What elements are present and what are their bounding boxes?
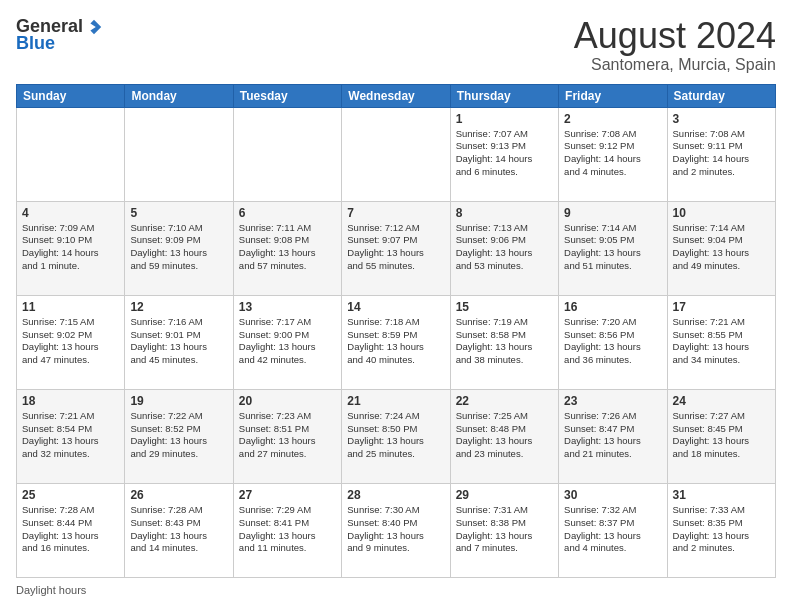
calendar-cell: 27Sunrise: 7:29 AM Sunset: 8:41 PM Dayli… [233,483,341,577]
calendar-cell: 14Sunrise: 7:18 AM Sunset: 8:59 PM Dayli… [342,295,450,389]
day-number: 9 [564,206,661,220]
day-number: 20 [239,394,336,408]
day-number: 10 [673,206,770,220]
day-info: Sunrise: 7:23 AM Sunset: 8:51 PM Dayligh… [239,410,336,461]
day-number: 22 [456,394,553,408]
day-info: Sunrise: 7:27 AM Sunset: 8:45 PM Dayligh… [673,410,770,461]
day-number: 27 [239,488,336,502]
page: General Blue August 2024 Santomera, Murc… [0,0,792,612]
logo: General Blue [16,16,103,54]
calendar-cell [342,107,450,201]
day-info: Sunrise: 7:17 AM Sunset: 9:00 PM Dayligh… [239,316,336,367]
col-header-friday: Friday [559,84,667,107]
day-info: Sunrise: 7:19 AM Sunset: 8:58 PM Dayligh… [456,316,553,367]
day-info: Sunrise: 7:16 AM Sunset: 9:01 PM Dayligh… [130,316,227,367]
calendar-cell: 15Sunrise: 7:19 AM Sunset: 8:58 PM Dayli… [450,295,558,389]
calendar-cell: 6Sunrise: 7:11 AM Sunset: 9:08 PM Daylig… [233,201,341,295]
day-number: 18 [22,394,119,408]
day-info: Sunrise: 7:08 AM Sunset: 9:12 PM Dayligh… [564,128,661,179]
day-number: 31 [673,488,770,502]
calendar-week-4: 25Sunrise: 7:28 AM Sunset: 8:44 PM Dayli… [17,483,776,577]
day-number: 3 [673,112,770,126]
col-header-wednesday: Wednesday [342,84,450,107]
day-info: Sunrise: 7:26 AM Sunset: 8:47 PM Dayligh… [564,410,661,461]
calendar-cell: 7Sunrise: 7:12 AM Sunset: 9:07 PM Daylig… [342,201,450,295]
day-number: 21 [347,394,444,408]
day-info: Sunrise: 7:15 AM Sunset: 9:02 PM Dayligh… [22,316,119,367]
day-number: 1 [456,112,553,126]
day-number: 23 [564,394,661,408]
day-number: 30 [564,488,661,502]
logo-icon [85,18,103,36]
month-title: August 2024 [574,16,776,56]
calendar-cell: 13Sunrise: 7:17 AM Sunset: 9:00 PM Dayli… [233,295,341,389]
calendar-week-1: 4Sunrise: 7:09 AM Sunset: 9:10 PM Daylig… [17,201,776,295]
day-info: Sunrise: 7:29 AM Sunset: 8:41 PM Dayligh… [239,504,336,555]
col-header-saturday: Saturday [667,84,775,107]
calendar-cell [17,107,125,201]
day-info: Sunrise: 7:14 AM Sunset: 9:05 PM Dayligh… [564,222,661,273]
day-info: Sunrise: 7:09 AM Sunset: 9:10 PM Dayligh… [22,222,119,273]
day-number: 6 [239,206,336,220]
calendar-cell: 24Sunrise: 7:27 AM Sunset: 8:45 PM Dayli… [667,389,775,483]
calendar-cell: 29Sunrise: 7:31 AM Sunset: 8:38 PM Dayli… [450,483,558,577]
day-number: 2 [564,112,661,126]
day-info: Sunrise: 7:32 AM Sunset: 8:37 PM Dayligh… [564,504,661,555]
day-number: 24 [673,394,770,408]
col-header-monday: Monday [125,84,233,107]
calendar-cell: 3Sunrise: 7:08 AM Sunset: 9:11 PM Daylig… [667,107,775,201]
day-number: 28 [347,488,444,502]
day-number: 29 [456,488,553,502]
calendar-week-3: 18Sunrise: 7:21 AM Sunset: 8:54 PM Dayli… [17,389,776,483]
day-number: 15 [456,300,553,314]
day-info: Sunrise: 7:22 AM Sunset: 8:52 PM Dayligh… [130,410,227,461]
footer-note: Daylight hours [16,584,776,596]
calendar-table: SundayMondayTuesdayWednesdayThursdayFrid… [16,84,776,578]
day-number: 19 [130,394,227,408]
header: General Blue August 2024 Santomera, Murc… [16,16,776,74]
day-info: Sunrise: 7:30 AM Sunset: 8:40 PM Dayligh… [347,504,444,555]
calendar-cell: 12Sunrise: 7:16 AM Sunset: 9:01 PM Dayli… [125,295,233,389]
calendar-cell [125,107,233,201]
day-info: Sunrise: 7:18 AM Sunset: 8:59 PM Dayligh… [347,316,444,367]
day-info: Sunrise: 7:13 AM Sunset: 9:06 PM Dayligh… [456,222,553,273]
calendar-cell: 28Sunrise: 7:30 AM Sunset: 8:40 PM Dayli… [342,483,450,577]
location-title: Santomera, Murcia, Spain [574,56,776,74]
day-info: Sunrise: 7:25 AM Sunset: 8:48 PM Dayligh… [456,410,553,461]
day-number: 8 [456,206,553,220]
calendar-cell: 25Sunrise: 7:28 AM Sunset: 8:44 PM Dayli… [17,483,125,577]
title-block: August 2024 Santomera, Murcia, Spain [574,16,776,74]
calendar-cell: 17Sunrise: 7:21 AM Sunset: 8:55 PM Dayli… [667,295,775,389]
calendar-cell: 21Sunrise: 7:24 AM Sunset: 8:50 PM Dayli… [342,389,450,483]
day-number: 12 [130,300,227,314]
calendar-cell: 16Sunrise: 7:20 AM Sunset: 8:56 PM Dayli… [559,295,667,389]
day-info: Sunrise: 7:28 AM Sunset: 8:44 PM Dayligh… [22,504,119,555]
calendar-week-2: 11Sunrise: 7:15 AM Sunset: 9:02 PM Dayli… [17,295,776,389]
calendar-cell: 19Sunrise: 7:22 AM Sunset: 8:52 PM Dayli… [125,389,233,483]
calendar-cell: 23Sunrise: 7:26 AM Sunset: 8:47 PM Dayli… [559,389,667,483]
calendar-cell [233,107,341,201]
calendar-cell: 4Sunrise: 7:09 AM Sunset: 9:10 PM Daylig… [17,201,125,295]
day-info: Sunrise: 7:12 AM Sunset: 9:07 PM Dayligh… [347,222,444,273]
calendar-cell: 9Sunrise: 7:14 AM Sunset: 9:05 PM Daylig… [559,201,667,295]
calendar-cell: 10Sunrise: 7:14 AM Sunset: 9:04 PM Dayli… [667,201,775,295]
day-number: 14 [347,300,444,314]
calendar-cell: 1Sunrise: 7:07 AM Sunset: 9:13 PM Daylig… [450,107,558,201]
day-number: 25 [22,488,119,502]
day-number: 11 [22,300,119,314]
day-info: Sunrise: 7:31 AM Sunset: 8:38 PM Dayligh… [456,504,553,555]
day-number: 17 [673,300,770,314]
calendar-cell: 30Sunrise: 7:32 AM Sunset: 8:37 PM Dayli… [559,483,667,577]
day-info: Sunrise: 7:28 AM Sunset: 8:43 PM Dayligh… [130,504,227,555]
day-info: Sunrise: 7:21 AM Sunset: 8:54 PM Dayligh… [22,410,119,461]
calendar-cell: 8Sunrise: 7:13 AM Sunset: 9:06 PM Daylig… [450,201,558,295]
col-header-sunday: Sunday [17,84,125,107]
day-info: Sunrise: 7:24 AM Sunset: 8:50 PM Dayligh… [347,410,444,461]
calendar-cell: 31Sunrise: 7:33 AM Sunset: 8:35 PM Dayli… [667,483,775,577]
day-number: 26 [130,488,227,502]
day-number: 16 [564,300,661,314]
calendar-cell: 2Sunrise: 7:08 AM Sunset: 9:12 PM Daylig… [559,107,667,201]
day-info: Sunrise: 7:11 AM Sunset: 9:08 PM Dayligh… [239,222,336,273]
day-number: 13 [239,300,336,314]
day-info: Sunrise: 7:07 AM Sunset: 9:13 PM Dayligh… [456,128,553,179]
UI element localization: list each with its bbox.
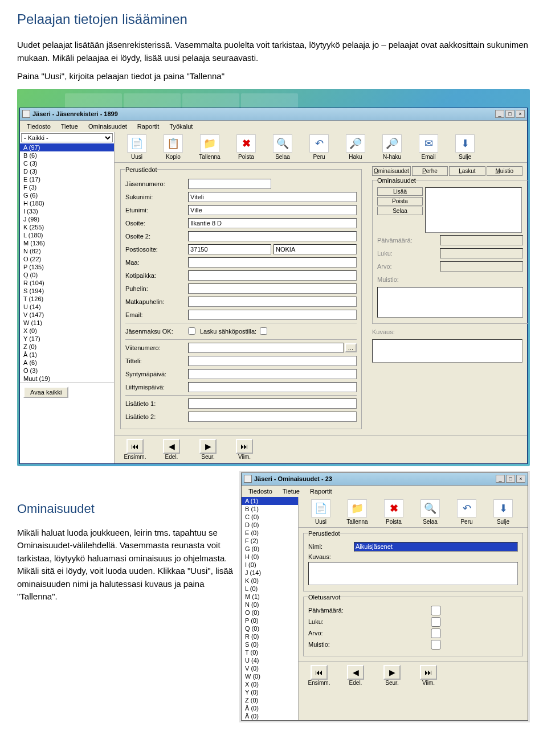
osoite-input[interactable] xyxy=(188,218,357,228)
alpha-row[interactable]: B (6) xyxy=(20,151,114,159)
alpha-row[interactable]: I (0) xyxy=(242,561,298,569)
titteli-input[interactable] xyxy=(188,356,357,366)
menu-tiedosto[interactable]: Tiedosto xyxy=(244,487,277,496)
menu-tiedosto[interactable]: Tiedosto xyxy=(22,122,55,131)
liittymispaiva-input[interactable] xyxy=(188,382,357,392)
minimize-button[interactable]: _ xyxy=(495,110,504,118)
alpha-row[interactable]: W (11) xyxy=(20,319,114,327)
alpha-row[interactable]: D (3) xyxy=(20,167,114,175)
kuvaus-textarea-2[interactable] xyxy=(308,562,518,585)
alpha-row[interactable]: Y (0) xyxy=(242,688,298,696)
nav-seur[interactable]: ▶Seur. xyxy=(191,439,225,460)
toolbar-tallenna[interactable]: 📁Tallenna xyxy=(192,134,227,160)
alpha-row[interactable]: W (0) xyxy=(242,672,298,680)
alpha-row[interactable]: R (0) xyxy=(242,632,298,640)
email-input[interactable] xyxy=(188,310,357,320)
alpha-row[interactable]: H (0) xyxy=(242,553,298,561)
alpha-row[interactable]: E (17) xyxy=(20,175,114,183)
postinro-input[interactable] xyxy=(188,244,271,254)
syntymapaiva-input[interactable] xyxy=(188,369,357,379)
nimi-input[interactable] xyxy=(354,542,518,552)
alpha-row[interactable]: M (136) xyxy=(20,239,114,247)
nav-seur[interactable]: ▶Seur. xyxy=(375,665,409,686)
nav-edel[interactable]: ◀Edel. xyxy=(154,439,189,460)
lisatieto1-input[interactable] xyxy=(188,398,357,409)
filter-select[interactable]: - Kaikki - xyxy=(21,133,113,142)
alpha-row[interactable]: F (3) xyxy=(20,183,114,191)
toolbar-sulje[interactable]: ⬇Sulje xyxy=(485,499,521,525)
alpha-row[interactable]: Z (0) xyxy=(20,343,114,351)
tab-laskut[interactable]: Laskut xyxy=(449,166,485,176)
alpha-row[interactable]: Ä (0) xyxy=(242,712,298,720)
alpha-row[interactable]: Ä (6) xyxy=(20,359,114,367)
jasenmaksu-checkbox[interactable] xyxy=(188,327,195,335)
alpha-row[interactable]: H (180) xyxy=(20,199,114,207)
alpha-row[interactable]: C (0) xyxy=(242,513,298,521)
alpha-row[interactable]: U (4) xyxy=(242,656,298,664)
alpha-row[interactable]: K (0) xyxy=(242,577,298,585)
alpha-row[interactable]: C (3) xyxy=(20,159,114,167)
menu-tietue[interactable]: Tietue xyxy=(278,487,304,496)
ominaisuudet-listbox[interactable] xyxy=(425,187,522,233)
alpha-row[interactable]: A (97) xyxy=(20,143,114,151)
toolbar-selaa[interactable]: 🔍Selaa xyxy=(413,499,448,525)
menu-ominaisuudet[interactable]: Ominaisuudet xyxy=(84,122,132,131)
alpha-row[interactable]: P (0) xyxy=(242,617,298,624)
toolbar-poista[interactable]: ✖Poista xyxy=(228,134,264,160)
puhelin-input[interactable] xyxy=(188,284,357,294)
paivamaara-checkbox[interactable] xyxy=(354,606,518,615)
postikaup-input[interactable] xyxy=(274,244,357,254)
alpha-row[interactable]: Muut (19) xyxy=(20,375,114,383)
alpha-row[interactable]: Q (0) xyxy=(242,624,298,632)
viitenumero-input[interactable] xyxy=(188,343,344,353)
tab-perhe[interactable]: Perhe xyxy=(412,166,448,176)
alpha-row[interactable]: X (0) xyxy=(20,327,114,335)
alpha-row[interactable]: L (180) xyxy=(20,231,114,239)
maa-input[interactable] xyxy=(188,257,357,268)
maximize-button[interactable]: □ xyxy=(506,475,515,483)
alpha-row[interactable]: Å (1) xyxy=(20,351,114,359)
alpha-row[interactable]: N (82) xyxy=(20,247,114,255)
nav-edel[interactable]: ◀Edel. xyxy=(338,665,373,686)
alpha-row[interactable]: Ö (3) xyxy=(20,367,114,375)
alpha-row[interactable]: V (0) xyxy=(242,664,298,672)
alpha-row[interactable]: E (0) xyxy=(242,529,298,537)
nav-ensimm[interactable]: ⏮Ensimm. xyxy=(118,439,152,460)
alpha-row[interactable]: F (2) xyxy=(242,537,298,545)
alpha-row[interactable]: B (1) xyxy=(242,505,298,513)
toolbar-peru[interactable]: ↶Peru xyxy=(301,134,337,160)
alpha-row[interactable]: G (0) xyxy=(242,545,298,553)
avaa-kaikki-button[interactable]: Avaa kaikki xyxy=(23,387,68,398)
alpha-row[interactable]: Y (17) xyxy=(20,335,114,343)
toolbar-kopio[interactable]: 📋Kopio xyxy=(156,134,191,160)
nav-viim[interactable]: ⏭Viim. xyxy=(411,665,446,686)
alpha-row[interactable]: Z (0) xyxy=(242,696,298,704)
toolbar-sulje[interactable]: ⬇Sulje xyxy=(447,134,483,160)
alpha-row[interactable]: V (147) xyxy=(20,311,114,319)
alpha-list[interactable]: A (97)B (6)C (3)D (3)E (17)F (3)G (6)H (… xyxy=(20,143,114,383)
alpha-row[interactable]: Q (0) xyxy=(20,271,114,279)
alpha-row[interactable]: L (0) xyxy=(242,585,298,593)
alpha-row[interactable]: U (14) xyxy=(20,303,114,311)
selaa-button[interactable]: Selaa xyxy=(377,207,423,215)
lasku-sahko-checkbox[interactable] xyxy=(260,327,267,335)
nav-viim[interactable]: ⏭Viim. xyxy=(227,439,262,460)
sukunimi-input[interactable] xyxy=(188,192,357,202)
menu-tyokalut[interactable]: Työkalut xyxy=(165,122,197,131)
muistio-checkbox[interactable] xyxy=(354,640,518,650)
arvo-checkbox[interactable] xyxy=(354,628,518,638)
alpha-row[interactable]: A (1) xyxy=(242,497,298,505)
alpha-row[interactable]: D (0) xyxy=(242,521,298,529)
toolbar-email[interactable]: ✉Email xyxy=(411,134,446,160)
etunimi-input[interactable] xyxy=(188,205,357,215)
tab-ominaisuudet[interactable]: Ominaisuudet xyxy=(372,166,411,176)
alpha-row[interactable]: X (0) xyxy=(242,680,298,688)
matkapuhelin-input[interactable] xyxy=(188,297,357,307)
toolbar-tallenna[interactable]: 📁Tallenna xyxy=(340,499,375,525)
osoite2-input[interactable] xyxy=(188,231,357,241)
alpha-row[interactable]: J (99) xyxy=(20,215,114,223)
menu-tietue[interactable]: Tietue xyxy=(56,122,83,131)
toolbar-uusi[interactable]: 📄Uusi xyxy=(119,134,154,160)
alpha-row[interactable]: N (0) xyxy=(242,601,298,609)
lisaa-button[interactable]: Lisää xyxy=(377,187,423,196)
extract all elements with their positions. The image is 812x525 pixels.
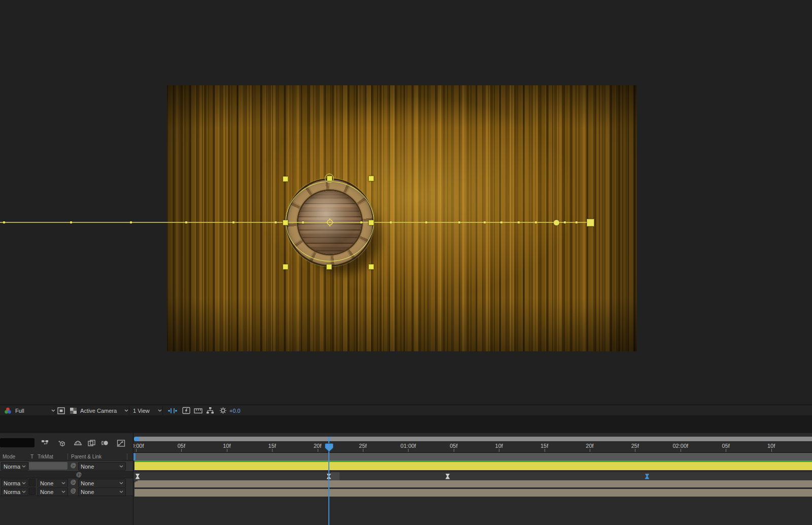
graph-editor-button[interactable] (116, 439, 125, 447)
graph-editor-icon (117, 439, 125, 447)
view-layout-dropdown[interactable]: 1 View (133, 405, 159, 416)
work-area-bar[interactable] (133, 453, 812, 461)
ruler-tick (408, 449, 409, 452)
resolution-dropdown[interactable]: Full (15, 405, 55, 416)
motion-path-dot (185, 221, 187, 223)
motion-path-dot (3, 221, 5, 223)
motion-path-dot (232, 221, 234, 223)
reset-exposure-button[interactable] (219, 405, 227, 416)
timeline-panel: Mode T TrkMat Parent & Link Norma @ None… (0, 433, 812, 525)
blend-mode-dropdown[interactable]: Norma (1, 479, 28, 487)
parent-dropdown[interactable]: None (78, 462, 126, 471)
motion-blur-button[interactable] (100, 439, 109, 447)
motion-path-dot (458, 221, 460, 223)
trkmat-cell-empty (29, 462, 67, 470)
column-trkmat[interactable]: TrkMat (38, 454, 53, 460)
fast-previews-button[interactable] (182, 405, 190, 416)
chevron-down-icon (119, 482, 123, 484)
fast-previews-icon (182, 407, 190, 414)
current-time-display[interactable] (0, 438, 35, 447)
ruler-tick (590, 449, 590, 452)
comp-flowchart-button[interactable] (206, 405, 214, 416)
adjust-exposure-field[interactable]: +0.0 (229, 405, 241, 416)
position-keyframe-track[interactable] (133, 472, 812, 480)
3d-view-dropdown[interactable]: Active Camera (80, 405, 127, 416)
transparency-grid-button[interactable] (70, 405, 77, 416)
layer-3-duration-bar[interactable] (134, 489, 812, 497)
ruler-tick (227, 449, 227, 452)
layer-row-3[interactable]: Norma None @ None (0, 487, 133, 496)
motion-path-dot (484, 221, 486, 223)
trkmat-dropdown[interactable]: None (38, 487, 68, 496)
selection-handle[interactable] (283, 264, 288, 270)
composition-canvas[interactable] (167, 85, 637, 351)
pickwhip-icon[interactable]: @ (71, 479, 76, 485)
motion-path-end-keyframe[interactable] (587, 219, 594, 226)
draft-3d-button[interactable] (57, 439, 66, 447)
selection-handle[interactable] (368, 220, 374, 225)
property-row-position[interactable]: @ (0, 472, 133, 478)
preserve-transparency-box[interactable] (29, 487, 36, 495)
parent-dropdown[interactable]: None (78, 479, 126, 487)
chevron-down-icon (119, 490, 123, 493)
selection-handle[interactable] (368, 264, 374, 270)
ruler-label: 0:00f (133, 443, 144, 449)
blend-mode-value: Norma (4, 488, 20, 496)
blend-mode-dropdown[interactable]: Norma (1, 487, 28, 496)
playhead-handle[interactable] (325, 443, 333, 452)
ruler-tick (681, 449, 681, 452)
pickwhip-icon[interactable]: @ (71, 462, 76, 468)
frame-blending-icon (87, 439, 96, 447)
composition-viewer-panel (0, 0, 812, 405)
ruler-tick (771, 449, 772, 452)
work-area-start-handle[interactable] (133, 453, 136, 461)
show-channel-button[interactable] (4, 405, 12, 416)
timeline-navigator-bar[interactable] (134, 437, 812, 441)
trkmat-dropdown[interactable]: None (38, 479, 68, 487)
selection-handle[interactable] (368, 176, 374, 181)
ruler-tick (318, 449, 318, 452)
checkerboard-icon (70, 407, 77, 414)
layer-1-duration-bar[interactable] (134, 461, 812, 470)
shy-icon (74, 439, 82, 447)
selection-handle[interactable] (327, 176, 332, 181)
navigator-start-handle[interactable] (134, 437, 139, 441)
layer-row-1[interactable]: Norma @ None (0, 461, 133, 472)
blend-mode-dropdown[interactable]: Norma (1, 462, 28, 471)
layer-row-2[interactable]: Norma None @ None (0, 478, 133, 487)
motion-path-keyframe-dot[interactable] (554, 220, 559, 225)
shy-button[interactable] (73, 439, 82, 447)
pickwhip-icon[interactable]: @ (71, 487, 76, 494)
region-of-interest-button[interactable] (57, 405, 65, 416)
pixel-aspect-correction-button[interactable] (167, 405, 178, 416)
ruler-label: 20f (586, 443, 593, 449)
column-parent-link[interactable]: Parent & Link (71, 454, 101, 460)
chevron-down-icon (119, 465, 123, 468)
selection-handle[interactable] (283, 220, 288, 225)
chevron-down-icon (61, 482, 65, 484)
layer-2-duration-bar[interactable] (134, 480, 812, 487)
preserve-transparency-box[interactable] (29, 479, 36, 486)
ruler-label: 20f (314, 443, 321, 449)
layer-in-point-notch (134, 480, 138, 482)
timeline-button[interactable] (194, 405, 202, 416)
ruler-tick (363, 449, 363, 452)
frame-blending-button[interactable] (87, 439, 96, 447)
playhead-line[interactable] (328, 441, 329, 525)
parent-dropdown[interactable]: None (78, 487, 126, 496)
pane-divider[interactable] (133, 433, 133, 525)
selection-handle[interactable] (326, 264, 332, 270)
ruler-label: 10f (495, 443, 503, 449)
motion-path-dot (70, 221, 72, 223)
column-mode[interactable]: Mode (3, 454, 15, 460)
column-t[interactable]: T (30, 454, 33, 460)
time-ruler[interactable]: 0:00f05f10f15f20f25f01:00f05f10f15f20f25… (133, 433, 812, 453)
ruler-tick (272, 449, 273, 452)
comp-mini-flowchart-button[interactable] (41, 439, 50, 447)
column-divider (67, 453, 68, 460)
ruler-label: 15f (268, 443, 276, 449)
selection-handle[interactable] (283, 176, 288, 182)
mini-timeline-icon (194, 407, 202, 414)
property-pickwhip-icon[interactable]: @ (76, 471, 82, 477)
anchor-point-icon[interactable] (325, 218, 334, 227)
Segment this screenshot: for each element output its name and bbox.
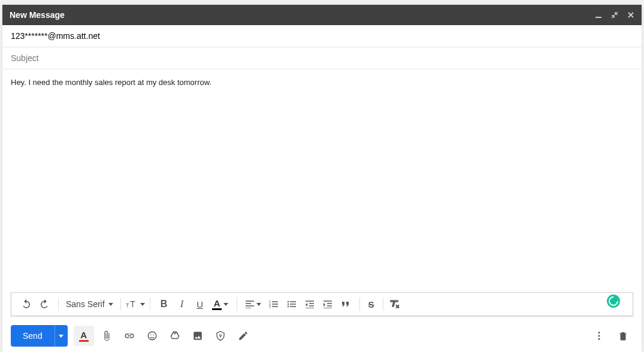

════════════════════

Task goal:
Go through the entries and copy every line with "bbox".

Solution:
UI element localization: list each with its bbox.
Segment this screenshot: for each element output its name and bbox.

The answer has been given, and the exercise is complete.